WHAT IS EXPECTED: Go through the data below and copy it exactly, skipping every picture.

==== ENTRIES SUPPLIED

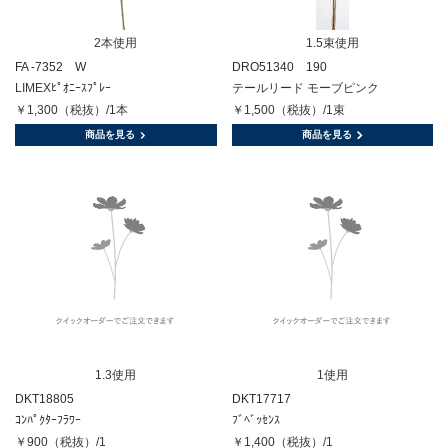
2本使用
1.5束使用
FA -7352 W
DRO51340 190
LIMEXﾋﾟｵﾆｰｽﾌﾟﾚｰ
テールリード モーブピンク
￥1,300（税抜）/1本
￥1,500（税抜）/1束
商品を見る
商品を見る
1.3使用
1使用
DKT18805
DKT17717
ｺﾝﾊﾟｸﾀｰﾌﾗﾜｰ
ﾌﾞﾍﾞｯｾﾝｽ
￥900（税抜）/1
￥1,400（税抜）/1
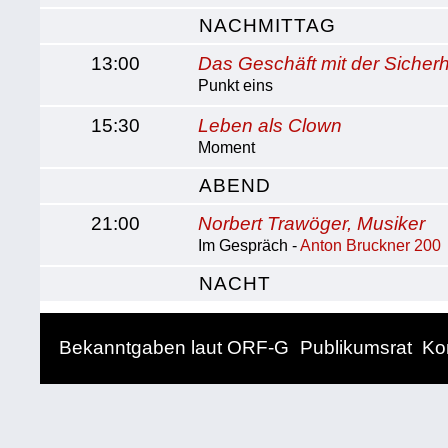
NACHMITTAG
13:00
Das Geschäft mit der Sicherh
Punkt eins
15:30
Leben als Clown
Moment
ABEND
21:00
Norbert Trawöger, Musiker
Im Gespräch -
Anton Bruckner 200
NACHT
Bekanntgaben laut ORF-G
Publikumsrat
Ko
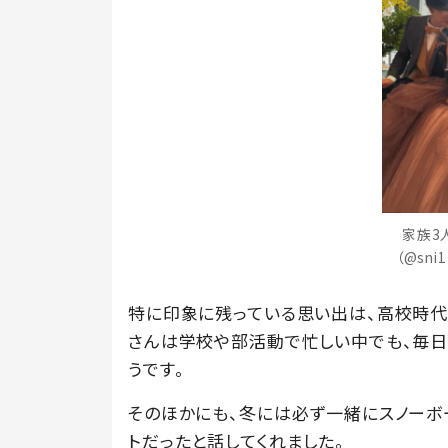
家族3
（@sn
特に印象に残っている思い出は、高校時代
さんは学校や部活動で忙しい中でも、毎日
うです。
そのほかにも、冬には必ず一緒にスノーボ
トだったと話してくれました。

========

ANSWER TO THE EXERCISE:
2本使用
1.5束使用
FA -7352 W
DRO51340 190
LIMEXﾋﾟｵﾆｰｽﾌﾟﾚｰ
テールリード モーブピンク
￥1,300（税抜）/1本
￥1,500（税抜）/1束
商品を見る
商品を見る
1.3使用
1使用
DKT18805
DKT17717
ｺﾝﾊﾟｸﾀｰﾌﾗﾜｰ
ﾌﾞﾍﾞｯｾﾝｽ
￥900（税抜）/1
￥1,400（税抜）/1
NACHMITTAG
13:00
Das Geschäft mit der Sicherh
Punkt eins
15:30
Leben als Clown
Moment
ABEND
21:00
Norbert Trawöger, Musiker
Im Gespräch -
Anton Bruckner 200
NACHT
Bekanntgaben laut ORF-G
Publikumsrat
Ko
家族3
（@sn
特に印象に残っている思い出は、高校時代
さんは学校や部活動で忙しい中でも、毎日
うです。
そのほかにも、冬には必ず一緒にスノーボ
トだったと話してくれました。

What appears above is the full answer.